Cancer affects nearly everyone in some way. We hope that this two-part episode will empower kids, families and caregivers to talk about all the feelings that can come up when a loved one has cancer, and how they can work together and remain positive and hopeful through difficult times.

The episode premiered during the week-long programming block A Very Special Arthur. The episode's ending features a dedication to Leah Ryan, who died in 2008. The character of Mrs. MacGrady was renamed Leah MacGrady in Ryan's honor.

"No Acting, Please / Prunella and the Disappointing Ending" is listed as the fifth episode of this season on PBS's official episode guide and "The Great MacGrady" as the first, although they are flipped in order according to original U.S. airdate.

===Celebrity guests===
Philip Seymour Hoffman guest starred as himself on the episode "No Acting, Please".

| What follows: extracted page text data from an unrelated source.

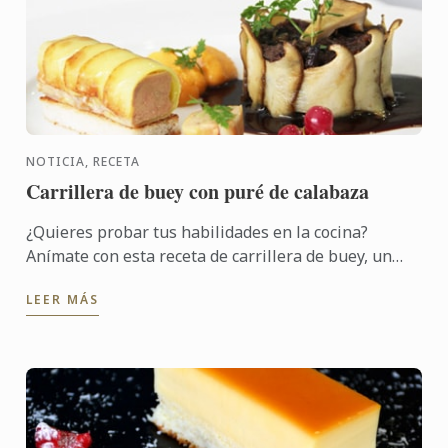
NOTICIA, RECETA
Carrillera de buey con puré de calabaza
¿Quieres probar tus habilidades en la cocina?
Anímate con esta receta de carrillera de buey, un
ingrediente exquisito, que marida a la perfección
LEER MÁS
con una buena ...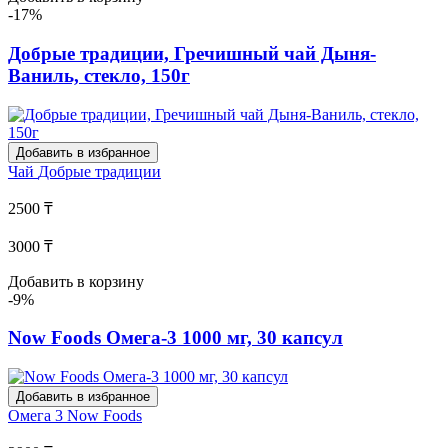
-17%
Добрые традиции, Гречишный чай Дыня-
Ваниль, стекло, 150г
Добавить в избранное
Чай
Добрые традиции
2500 ₸
3000 ₸
Добавить в корзину
-9%
Now Foods Омега-3 1000 мг, 30 капсул
Добавить в избранное
Омега 3
Now Foods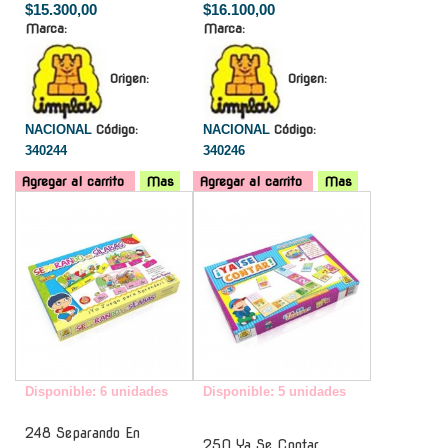
$15.300,00
$16.100,00
Marca:
Marca:
Origen:
Origen:
NACIONAL
Código:
NACIONAL
Código:
340244
340246
Agregar al carrito
Mas
Agregar al carrito
Mas
-
-
Disponible: 6 unidades
Disponible: 5 unidades
248 Separando En
250 Ya Se Contar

Lance Armstrong guest starred as himself — for the second time on the series — on the episode "The Great MacGrady".

===Promotion===
A book version of the episode has been released on the PBS Kids website in English and Spanish before its airing date, along with information about cancer.

The Lance Armstrong Foundation Headquarters and WGBH Boston Studios have shown pre-screenings of "The Great MacGrady" a week before its television premiere. In addition to viewing the episode, children had the opportunity to participate in activities in response to the contents of the episode. WITF Public Media Center also held a pre-screening event along with several other public libraries.

====A Very Special Arthur====
"The Great MacGrady" was aired on October 19, 2009 at Arthurs regular time. This programming block was promoted as A Very Special Arthur. A promotional video was shown the week before the programming block in between Arthur and other PBS Kids GO! television programs.

The decision for A Very Special Arthur was made by PBS and the Lance Armstrong Foundation. Their goal was to make the episode as accessible as possible to children, families, and educators so they would have the tools to discuss about the heavily impacting topic.